> [WORK TO BE COMPLETED]: The lines below starting at the line containing "In well-connected regions: North America" and ending at the line containing "Bioeconomy Sustainability Indicator Model" are to be repeated exactly, with both ends kept and nothing else added.
══ INFORMATION SUPPLIED
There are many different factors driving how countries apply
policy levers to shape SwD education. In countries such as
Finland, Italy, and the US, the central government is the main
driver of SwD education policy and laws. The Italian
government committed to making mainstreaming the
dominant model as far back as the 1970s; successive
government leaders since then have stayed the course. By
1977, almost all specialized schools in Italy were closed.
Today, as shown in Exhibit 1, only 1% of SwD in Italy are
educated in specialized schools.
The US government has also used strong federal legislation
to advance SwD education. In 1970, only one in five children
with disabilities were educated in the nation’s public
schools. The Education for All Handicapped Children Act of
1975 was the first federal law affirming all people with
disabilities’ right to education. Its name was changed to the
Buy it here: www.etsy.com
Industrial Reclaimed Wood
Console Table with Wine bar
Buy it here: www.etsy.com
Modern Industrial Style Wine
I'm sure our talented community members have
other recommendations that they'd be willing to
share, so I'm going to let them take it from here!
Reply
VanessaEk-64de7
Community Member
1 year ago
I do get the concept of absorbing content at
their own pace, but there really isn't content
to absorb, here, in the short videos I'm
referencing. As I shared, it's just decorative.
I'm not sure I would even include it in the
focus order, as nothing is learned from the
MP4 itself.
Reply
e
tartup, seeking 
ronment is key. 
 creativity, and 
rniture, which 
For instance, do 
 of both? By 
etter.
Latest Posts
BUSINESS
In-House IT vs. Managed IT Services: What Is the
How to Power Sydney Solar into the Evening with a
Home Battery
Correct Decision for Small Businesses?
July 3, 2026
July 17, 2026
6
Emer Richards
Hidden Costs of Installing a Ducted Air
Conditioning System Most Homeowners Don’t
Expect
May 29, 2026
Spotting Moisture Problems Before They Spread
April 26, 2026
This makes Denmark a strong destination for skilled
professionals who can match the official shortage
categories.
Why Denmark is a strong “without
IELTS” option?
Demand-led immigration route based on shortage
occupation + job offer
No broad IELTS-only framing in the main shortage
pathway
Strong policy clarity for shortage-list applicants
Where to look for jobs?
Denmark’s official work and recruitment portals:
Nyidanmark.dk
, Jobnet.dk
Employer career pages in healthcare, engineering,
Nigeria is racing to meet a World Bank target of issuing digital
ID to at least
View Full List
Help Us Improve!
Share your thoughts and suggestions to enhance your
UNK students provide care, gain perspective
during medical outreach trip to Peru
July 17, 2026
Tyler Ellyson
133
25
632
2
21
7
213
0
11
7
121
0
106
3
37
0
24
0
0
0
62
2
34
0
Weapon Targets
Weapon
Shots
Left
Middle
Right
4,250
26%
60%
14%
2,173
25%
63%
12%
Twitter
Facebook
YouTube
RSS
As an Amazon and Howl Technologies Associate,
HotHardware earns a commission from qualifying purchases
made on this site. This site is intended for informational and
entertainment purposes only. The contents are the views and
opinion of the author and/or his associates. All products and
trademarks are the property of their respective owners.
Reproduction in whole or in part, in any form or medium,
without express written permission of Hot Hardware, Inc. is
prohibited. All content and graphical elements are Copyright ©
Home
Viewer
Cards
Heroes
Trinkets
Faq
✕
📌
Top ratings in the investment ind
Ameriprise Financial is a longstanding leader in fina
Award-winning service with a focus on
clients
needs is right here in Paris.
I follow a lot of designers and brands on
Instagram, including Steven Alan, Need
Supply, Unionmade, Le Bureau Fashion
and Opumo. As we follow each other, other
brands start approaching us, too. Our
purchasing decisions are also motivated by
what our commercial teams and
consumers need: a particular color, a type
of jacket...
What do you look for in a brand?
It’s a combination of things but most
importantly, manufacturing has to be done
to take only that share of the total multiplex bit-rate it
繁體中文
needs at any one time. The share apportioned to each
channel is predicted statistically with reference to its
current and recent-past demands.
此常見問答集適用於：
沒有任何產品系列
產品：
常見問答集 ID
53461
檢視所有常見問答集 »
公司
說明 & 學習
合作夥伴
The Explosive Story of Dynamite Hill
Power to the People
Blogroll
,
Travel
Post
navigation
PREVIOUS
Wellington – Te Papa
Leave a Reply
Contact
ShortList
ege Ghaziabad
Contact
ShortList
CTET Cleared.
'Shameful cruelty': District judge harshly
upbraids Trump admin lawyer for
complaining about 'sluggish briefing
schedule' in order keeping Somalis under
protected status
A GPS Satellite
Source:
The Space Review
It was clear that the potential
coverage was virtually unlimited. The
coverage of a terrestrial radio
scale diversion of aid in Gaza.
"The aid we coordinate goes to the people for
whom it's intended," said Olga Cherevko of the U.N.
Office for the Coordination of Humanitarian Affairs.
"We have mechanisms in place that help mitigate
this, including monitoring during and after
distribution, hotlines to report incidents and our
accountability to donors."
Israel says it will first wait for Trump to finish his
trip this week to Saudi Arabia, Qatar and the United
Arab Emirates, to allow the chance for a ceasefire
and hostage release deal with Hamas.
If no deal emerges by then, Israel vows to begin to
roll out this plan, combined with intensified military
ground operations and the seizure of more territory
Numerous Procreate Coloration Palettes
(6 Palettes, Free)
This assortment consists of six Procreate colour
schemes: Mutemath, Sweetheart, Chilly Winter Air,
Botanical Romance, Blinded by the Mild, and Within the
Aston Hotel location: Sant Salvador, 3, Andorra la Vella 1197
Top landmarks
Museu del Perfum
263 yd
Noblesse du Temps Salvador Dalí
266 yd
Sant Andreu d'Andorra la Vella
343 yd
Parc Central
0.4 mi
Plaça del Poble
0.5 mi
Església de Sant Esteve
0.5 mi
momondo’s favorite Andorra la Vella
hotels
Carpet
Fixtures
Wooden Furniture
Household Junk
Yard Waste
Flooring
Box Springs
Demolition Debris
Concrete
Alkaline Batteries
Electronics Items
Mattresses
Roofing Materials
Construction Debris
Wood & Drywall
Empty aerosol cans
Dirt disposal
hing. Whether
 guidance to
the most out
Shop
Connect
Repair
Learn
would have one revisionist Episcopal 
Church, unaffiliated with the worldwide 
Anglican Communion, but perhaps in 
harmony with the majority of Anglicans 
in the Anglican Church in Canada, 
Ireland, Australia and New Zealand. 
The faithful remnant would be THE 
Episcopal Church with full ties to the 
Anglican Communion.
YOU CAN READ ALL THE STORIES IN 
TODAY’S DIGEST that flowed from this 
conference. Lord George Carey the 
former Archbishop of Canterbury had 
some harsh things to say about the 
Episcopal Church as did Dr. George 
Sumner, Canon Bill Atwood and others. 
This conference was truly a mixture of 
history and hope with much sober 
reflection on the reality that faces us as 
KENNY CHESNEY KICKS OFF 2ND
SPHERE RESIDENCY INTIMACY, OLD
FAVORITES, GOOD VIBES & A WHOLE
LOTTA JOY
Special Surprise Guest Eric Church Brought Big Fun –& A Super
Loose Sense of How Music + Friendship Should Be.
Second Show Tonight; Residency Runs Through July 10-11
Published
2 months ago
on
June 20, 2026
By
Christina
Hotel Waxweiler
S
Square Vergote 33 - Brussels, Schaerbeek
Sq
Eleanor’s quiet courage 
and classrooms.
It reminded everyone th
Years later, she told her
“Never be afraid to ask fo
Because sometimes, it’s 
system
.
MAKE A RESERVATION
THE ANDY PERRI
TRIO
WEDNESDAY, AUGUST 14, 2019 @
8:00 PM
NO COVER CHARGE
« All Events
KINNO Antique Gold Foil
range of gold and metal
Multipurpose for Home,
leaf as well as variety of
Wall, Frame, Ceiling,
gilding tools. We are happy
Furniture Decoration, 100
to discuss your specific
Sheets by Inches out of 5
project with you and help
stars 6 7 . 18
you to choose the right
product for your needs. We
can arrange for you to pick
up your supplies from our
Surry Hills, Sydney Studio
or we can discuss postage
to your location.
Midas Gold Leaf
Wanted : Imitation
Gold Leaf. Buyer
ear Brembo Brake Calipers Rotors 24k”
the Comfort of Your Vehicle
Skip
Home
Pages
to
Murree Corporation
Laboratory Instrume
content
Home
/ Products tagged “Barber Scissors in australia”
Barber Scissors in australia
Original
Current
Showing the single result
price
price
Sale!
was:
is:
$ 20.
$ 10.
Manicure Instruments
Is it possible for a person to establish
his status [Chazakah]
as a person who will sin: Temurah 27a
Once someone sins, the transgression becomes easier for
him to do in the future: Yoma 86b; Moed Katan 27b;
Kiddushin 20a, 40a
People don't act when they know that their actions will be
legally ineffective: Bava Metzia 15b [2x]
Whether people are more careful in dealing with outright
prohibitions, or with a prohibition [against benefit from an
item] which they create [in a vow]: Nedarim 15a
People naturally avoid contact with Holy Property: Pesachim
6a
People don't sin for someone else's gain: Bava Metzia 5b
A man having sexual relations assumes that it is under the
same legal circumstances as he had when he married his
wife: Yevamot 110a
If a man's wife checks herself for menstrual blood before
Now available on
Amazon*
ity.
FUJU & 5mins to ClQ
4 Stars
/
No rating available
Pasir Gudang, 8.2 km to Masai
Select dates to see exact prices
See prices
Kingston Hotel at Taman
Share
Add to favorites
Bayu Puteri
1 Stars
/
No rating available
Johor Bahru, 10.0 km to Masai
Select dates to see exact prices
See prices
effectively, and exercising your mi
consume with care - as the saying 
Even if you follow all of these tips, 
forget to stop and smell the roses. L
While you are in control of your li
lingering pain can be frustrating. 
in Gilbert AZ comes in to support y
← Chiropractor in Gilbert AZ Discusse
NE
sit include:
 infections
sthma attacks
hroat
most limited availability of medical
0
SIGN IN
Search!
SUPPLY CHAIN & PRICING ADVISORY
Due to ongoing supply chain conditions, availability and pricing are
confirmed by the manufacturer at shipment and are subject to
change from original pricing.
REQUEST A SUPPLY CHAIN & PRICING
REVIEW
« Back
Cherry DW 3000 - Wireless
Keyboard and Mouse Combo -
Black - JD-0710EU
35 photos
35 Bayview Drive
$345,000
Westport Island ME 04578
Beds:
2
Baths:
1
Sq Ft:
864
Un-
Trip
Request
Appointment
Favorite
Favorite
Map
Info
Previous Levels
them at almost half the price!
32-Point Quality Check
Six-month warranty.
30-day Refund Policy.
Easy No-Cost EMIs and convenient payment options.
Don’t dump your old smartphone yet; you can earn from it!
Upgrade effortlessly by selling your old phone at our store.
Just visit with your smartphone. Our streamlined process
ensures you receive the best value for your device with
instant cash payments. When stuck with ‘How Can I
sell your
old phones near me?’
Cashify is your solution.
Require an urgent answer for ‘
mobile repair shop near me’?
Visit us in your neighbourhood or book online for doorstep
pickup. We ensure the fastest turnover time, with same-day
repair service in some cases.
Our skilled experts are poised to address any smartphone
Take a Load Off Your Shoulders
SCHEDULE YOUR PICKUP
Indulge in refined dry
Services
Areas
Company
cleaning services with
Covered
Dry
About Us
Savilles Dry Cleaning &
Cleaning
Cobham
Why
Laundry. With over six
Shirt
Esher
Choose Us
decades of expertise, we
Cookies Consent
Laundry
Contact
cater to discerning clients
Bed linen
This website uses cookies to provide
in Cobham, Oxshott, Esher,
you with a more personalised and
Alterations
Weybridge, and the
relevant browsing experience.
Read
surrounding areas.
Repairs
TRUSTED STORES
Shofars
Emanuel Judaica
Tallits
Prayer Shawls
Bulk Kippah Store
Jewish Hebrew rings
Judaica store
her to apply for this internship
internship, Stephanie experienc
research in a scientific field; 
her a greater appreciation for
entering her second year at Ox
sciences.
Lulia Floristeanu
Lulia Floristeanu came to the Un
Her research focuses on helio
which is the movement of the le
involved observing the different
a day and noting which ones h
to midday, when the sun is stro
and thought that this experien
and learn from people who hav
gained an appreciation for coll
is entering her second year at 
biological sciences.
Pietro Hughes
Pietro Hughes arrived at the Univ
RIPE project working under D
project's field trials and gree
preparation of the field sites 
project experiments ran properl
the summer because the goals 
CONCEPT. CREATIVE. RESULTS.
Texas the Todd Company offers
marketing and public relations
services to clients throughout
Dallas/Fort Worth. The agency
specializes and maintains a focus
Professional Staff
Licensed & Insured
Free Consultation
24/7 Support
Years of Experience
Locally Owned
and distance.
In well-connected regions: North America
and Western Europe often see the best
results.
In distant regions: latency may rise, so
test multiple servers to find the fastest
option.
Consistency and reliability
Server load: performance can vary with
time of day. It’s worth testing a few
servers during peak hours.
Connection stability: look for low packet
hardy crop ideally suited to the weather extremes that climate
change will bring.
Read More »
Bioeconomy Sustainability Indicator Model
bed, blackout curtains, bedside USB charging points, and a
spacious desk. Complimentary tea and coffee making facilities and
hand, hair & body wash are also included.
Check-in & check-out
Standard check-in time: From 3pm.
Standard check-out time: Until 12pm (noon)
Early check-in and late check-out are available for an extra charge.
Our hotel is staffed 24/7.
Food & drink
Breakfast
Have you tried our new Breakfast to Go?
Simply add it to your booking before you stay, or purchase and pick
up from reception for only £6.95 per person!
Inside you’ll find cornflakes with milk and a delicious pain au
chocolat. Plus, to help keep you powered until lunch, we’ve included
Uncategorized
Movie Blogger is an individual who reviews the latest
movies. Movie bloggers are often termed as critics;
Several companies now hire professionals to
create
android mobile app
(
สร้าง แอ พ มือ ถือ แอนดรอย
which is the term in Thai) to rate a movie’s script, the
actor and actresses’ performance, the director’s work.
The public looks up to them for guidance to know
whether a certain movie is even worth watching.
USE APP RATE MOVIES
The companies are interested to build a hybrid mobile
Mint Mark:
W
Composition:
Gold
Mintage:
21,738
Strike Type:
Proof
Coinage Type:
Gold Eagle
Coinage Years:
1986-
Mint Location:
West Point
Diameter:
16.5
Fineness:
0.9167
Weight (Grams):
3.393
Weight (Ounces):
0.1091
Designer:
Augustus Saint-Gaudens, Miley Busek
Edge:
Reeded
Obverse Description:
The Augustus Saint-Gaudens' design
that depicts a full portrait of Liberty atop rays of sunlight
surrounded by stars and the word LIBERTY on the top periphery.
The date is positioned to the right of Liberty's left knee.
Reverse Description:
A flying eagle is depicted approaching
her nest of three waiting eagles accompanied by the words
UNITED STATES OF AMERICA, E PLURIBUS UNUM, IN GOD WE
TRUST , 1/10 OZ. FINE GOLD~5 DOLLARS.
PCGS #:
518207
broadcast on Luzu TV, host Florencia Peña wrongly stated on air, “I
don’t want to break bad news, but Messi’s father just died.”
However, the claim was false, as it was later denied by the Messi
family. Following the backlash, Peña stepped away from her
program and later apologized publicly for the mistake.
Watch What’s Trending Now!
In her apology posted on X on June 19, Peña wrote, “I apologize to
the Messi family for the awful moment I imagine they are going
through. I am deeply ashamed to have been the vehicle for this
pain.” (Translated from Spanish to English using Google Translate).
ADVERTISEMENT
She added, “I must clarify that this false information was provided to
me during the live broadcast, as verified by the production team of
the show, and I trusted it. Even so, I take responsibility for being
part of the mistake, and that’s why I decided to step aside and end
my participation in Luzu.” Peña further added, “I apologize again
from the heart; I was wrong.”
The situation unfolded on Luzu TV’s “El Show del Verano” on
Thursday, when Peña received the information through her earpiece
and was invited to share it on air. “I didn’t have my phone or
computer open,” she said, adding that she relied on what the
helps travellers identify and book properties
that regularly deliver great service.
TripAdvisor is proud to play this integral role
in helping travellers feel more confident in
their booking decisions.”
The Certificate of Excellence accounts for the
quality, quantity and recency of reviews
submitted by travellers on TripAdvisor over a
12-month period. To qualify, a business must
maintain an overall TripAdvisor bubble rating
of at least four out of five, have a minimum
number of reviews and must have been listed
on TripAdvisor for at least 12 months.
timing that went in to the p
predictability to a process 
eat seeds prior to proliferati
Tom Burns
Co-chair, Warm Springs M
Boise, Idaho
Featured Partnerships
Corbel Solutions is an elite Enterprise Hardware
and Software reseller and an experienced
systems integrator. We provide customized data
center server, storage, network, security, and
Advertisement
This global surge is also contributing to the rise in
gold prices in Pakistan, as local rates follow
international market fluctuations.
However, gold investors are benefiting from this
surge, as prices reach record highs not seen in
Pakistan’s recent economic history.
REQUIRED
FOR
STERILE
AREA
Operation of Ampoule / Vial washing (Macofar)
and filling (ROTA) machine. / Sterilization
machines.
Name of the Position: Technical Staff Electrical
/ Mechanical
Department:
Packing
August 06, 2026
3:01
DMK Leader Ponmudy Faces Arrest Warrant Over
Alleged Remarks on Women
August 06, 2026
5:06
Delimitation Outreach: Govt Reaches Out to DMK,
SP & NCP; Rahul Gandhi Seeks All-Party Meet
════
> [TASK RESPONSE]:
In well-connected regions: North America
and Western Europe often see the best
results.
In distant regions: latency may rise, so
test multiple servers to find the fastest
option.
Consistency and reliability
Server load: performance can vary with
time of day. It’s worth testing a few
servers during peak hours.
Connection stability: look for low packet
hardy crop ideally suited to the weather extremes that climate
change will bring.
Read More »
Bioeconomy Sustainability Indicator Model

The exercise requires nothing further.